Bonner v. Commonwealth.

July 23, 2013:

The Virginia Court of Appeals, upon a rehearing en banc, overturned the decision of the Circuit Court for Brunswick County, to convict appellant for altering the serial number on a firearm pursuant to Virginia Code §18.2-311.1.  Appellant argued on appeal and upon rehearing that the Circuit Court of Brunswick County erred in denying his motion to strike the above charge due to improper venue.  The Virginia Court of Appeals agreed, reversing based on a failure by the Commonwealth to establish that the Circuit Court of Brunswick County was a proper venue for the trial of this particular offense.

            On October 29, 2009, appellant made a threatening phone call to Erica Seay.  Fearing for her life, Seay subsequently contacted the police.  They then set up a meeting between the woman and appellant in Brunswick County.  Before the meeting, appellant drove to the house of one Brian Wyatt, location unknown.  Appellant then drove Wyatt and Wyatt’s girlfriend, Diane Branzelle, to appellant’s home in Dinwiddie County, and then continued on to the designated meeting spot.  Upon appellant’s arrest, the police recovered a handgun with the serial number filed down.  The only information provided on the record regarding the weapon is testimony from Seay, stating that appellant had the gun at a previous time at his home.  She was unable to recall any details about the serial number.  Branzelle also testified that the gun was in the care on the night of the arrest, she had seen it in appellant’s father’s truck, and that the serial number was already filed down.  There is no indication as to the date or location of this previous sighting.

            Pursuant to the Common Law principles and the laws of the Commonwealth, a criminal action should be decided by a court in the locality where a crimes occurs, and where a jury may be drawn to resolve the issue.  The Commonwealth has the burden to establish venue in a criminal prosecution.  The evidence may be direct or circumstantial, and need only give rise to a strong presumption that the offense was committed in the stated jurisdiction.  Per Virginia Rule §19.2-244, venue will be proper where any element of the offense occurs.  Although the Virginia legislature has made exceptions for certain crimes, per Kelso v.
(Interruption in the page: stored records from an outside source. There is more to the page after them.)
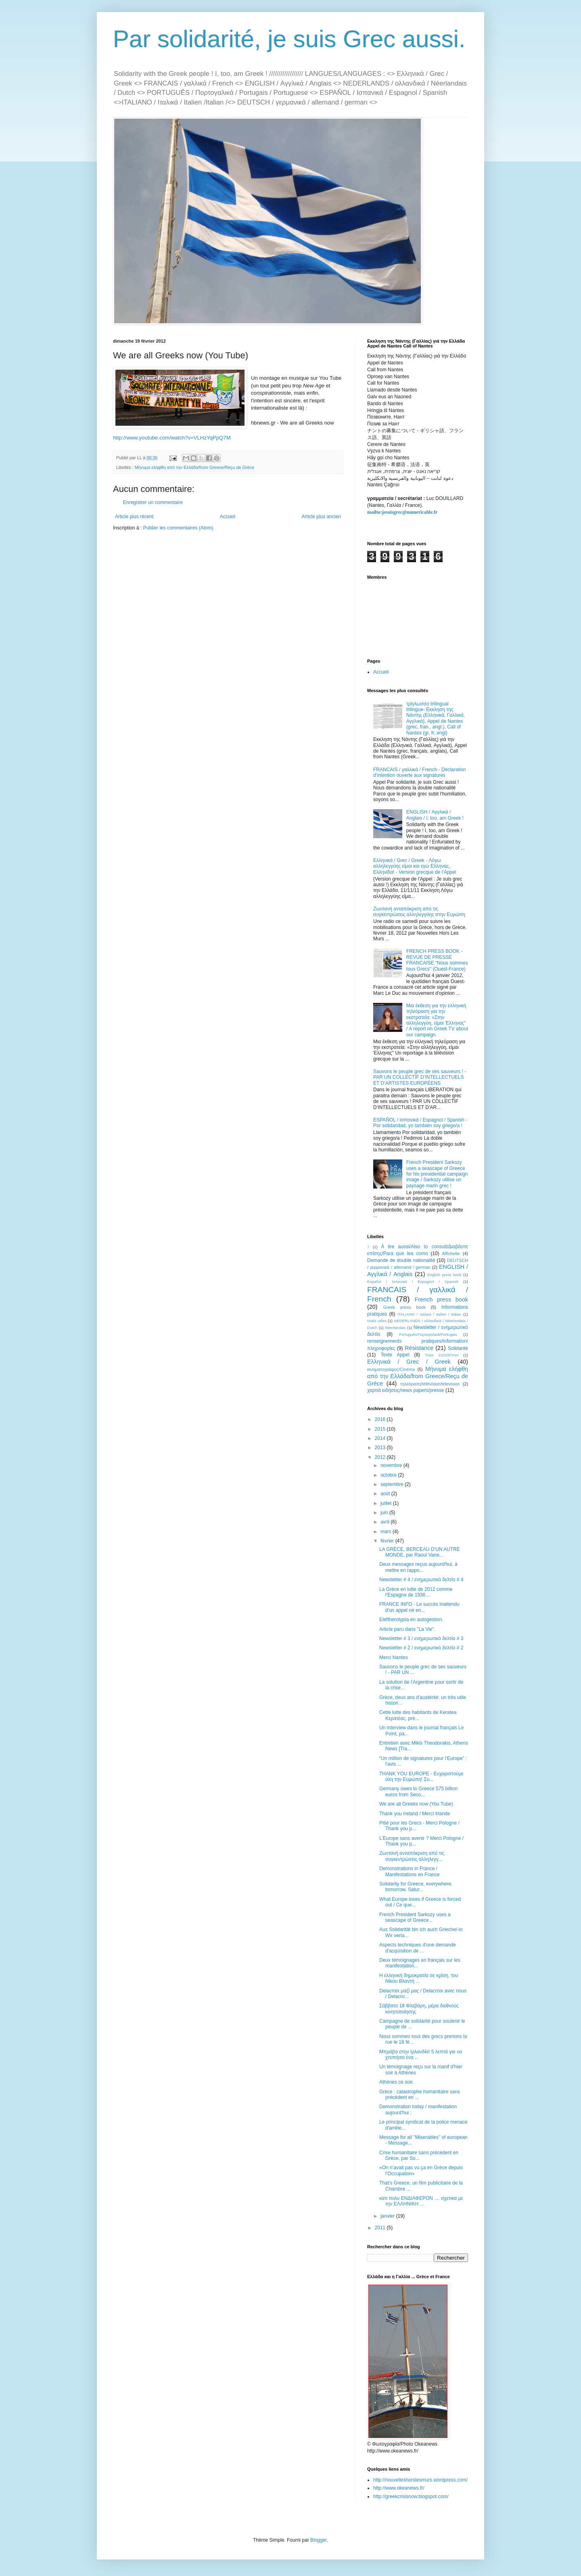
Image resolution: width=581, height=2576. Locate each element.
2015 (381, 1429)
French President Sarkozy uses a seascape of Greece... (415, 1917)
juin (384, 1512)
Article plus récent (134, 516)
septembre (392, 1484)
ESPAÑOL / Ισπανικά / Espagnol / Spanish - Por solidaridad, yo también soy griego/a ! (420, 1122)
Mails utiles (377, 1320)
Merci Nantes (393, 1657)
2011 (381, 2228)
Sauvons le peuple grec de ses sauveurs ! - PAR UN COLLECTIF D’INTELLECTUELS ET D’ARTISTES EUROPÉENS (419, 1077)
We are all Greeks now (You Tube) (416, 1804)
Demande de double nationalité (401, 1260)
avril (385, 1522)
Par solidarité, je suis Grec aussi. (289, 38)
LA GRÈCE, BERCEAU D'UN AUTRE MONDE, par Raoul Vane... (419, 1552)
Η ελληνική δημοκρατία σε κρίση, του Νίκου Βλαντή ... (418, 1978)
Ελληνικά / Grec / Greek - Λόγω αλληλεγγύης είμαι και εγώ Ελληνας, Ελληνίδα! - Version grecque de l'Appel (414, 866)
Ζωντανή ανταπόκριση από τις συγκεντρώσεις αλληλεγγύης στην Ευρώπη (419, 911)
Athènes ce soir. (396, 2082)
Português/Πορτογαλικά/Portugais (428, 1334)
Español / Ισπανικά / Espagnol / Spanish (412, 1281)
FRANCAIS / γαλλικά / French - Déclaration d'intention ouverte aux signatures (419, 772)
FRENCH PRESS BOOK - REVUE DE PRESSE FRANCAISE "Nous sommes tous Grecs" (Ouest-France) (437, 959)
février (387, 1541)
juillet (386, 1503)
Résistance (419, 1348)
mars (386, 1531)
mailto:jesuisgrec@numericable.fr (402, 512)
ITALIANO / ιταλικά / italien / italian (429, 1314)
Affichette (451, 1253)
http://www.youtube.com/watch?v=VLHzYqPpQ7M (172, 438)
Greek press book (404, 1307)
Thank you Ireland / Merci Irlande (414, 1813)
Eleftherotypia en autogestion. (411, 1619)
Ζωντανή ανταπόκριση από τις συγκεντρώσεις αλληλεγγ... (411, 1856)
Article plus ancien (321, 516)
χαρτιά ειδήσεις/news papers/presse (405, 1390)
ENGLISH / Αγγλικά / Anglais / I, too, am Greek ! (435, 814)
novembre (391, 1465)
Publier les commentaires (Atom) (178, 528)
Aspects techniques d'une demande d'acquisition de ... (417, 1947)
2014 (381, 1438)
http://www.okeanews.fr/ (398, 2488)
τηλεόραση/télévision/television (430, 1383)
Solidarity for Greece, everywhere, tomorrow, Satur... (415, 1886)
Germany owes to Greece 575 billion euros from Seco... (418, 1791)
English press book (444, 1274)
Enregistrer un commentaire (153, 502)
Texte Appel (394, 1355)
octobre (389, 1475)
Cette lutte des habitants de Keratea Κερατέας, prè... (417, 1715)
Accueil (228, 516)
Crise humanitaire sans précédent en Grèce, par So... (418, 2155)
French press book (441, 1299)
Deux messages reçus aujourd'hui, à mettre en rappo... (418, 1567)
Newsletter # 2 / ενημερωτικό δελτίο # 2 (421, 1648)
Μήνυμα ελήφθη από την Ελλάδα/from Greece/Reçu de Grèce (194, 467)
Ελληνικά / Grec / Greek (409, 1361)
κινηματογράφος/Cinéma (391, 1369)
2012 (381, 1457)
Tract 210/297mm (442, 1355)
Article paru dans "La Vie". (407, 1629)
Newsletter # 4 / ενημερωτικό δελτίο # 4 (421, 1579)
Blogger (318, 2540)
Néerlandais (395, 1327)
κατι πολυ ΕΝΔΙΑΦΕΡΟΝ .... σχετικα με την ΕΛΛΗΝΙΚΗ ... (421, 2201)
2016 (381, 1419)
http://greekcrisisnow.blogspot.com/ (411, 2496)
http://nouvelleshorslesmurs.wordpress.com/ (420, 2480)
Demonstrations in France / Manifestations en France (409, 1871)
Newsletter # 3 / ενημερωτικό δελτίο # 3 (421, 1638)
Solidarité (458, 1348)
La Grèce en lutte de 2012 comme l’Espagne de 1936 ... (415, 1592)
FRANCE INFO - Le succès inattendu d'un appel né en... (419, 1607)
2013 (381, 1447)
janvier (388, 2216)
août (385, 1493)
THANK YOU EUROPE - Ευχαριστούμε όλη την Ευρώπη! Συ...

Commonwealth[1], application of the statute relies on determination of where a crime is committed, which is straightforward for a discrete act.  The Court of Appeals held that the statutory language of §18.2-311.1 makes clear that the offense of filing down the serial number on a firearm is a discrete act.  As such, it must be tried in the venue where the act occurred.

            The Court of Appeals stated that the record is clear that appellant did not file down the serial number on the night of arrest.  Further, none of the testimony regarding the weapon indicated when or where that particular offense took place.  As such, there was insufficient evidence to sustain even the strong presumption standard used for establishing venue.  The Virginia Court of Appeals held the trial court in error and reversed, remanding back to the Circuit Court of Brunswick County for further proceedings consistent with the opinion.


[1]  Kelso v. Commonwealth, 282 Va. 134, 137, 710 S.E.2d 470, 472 (2011).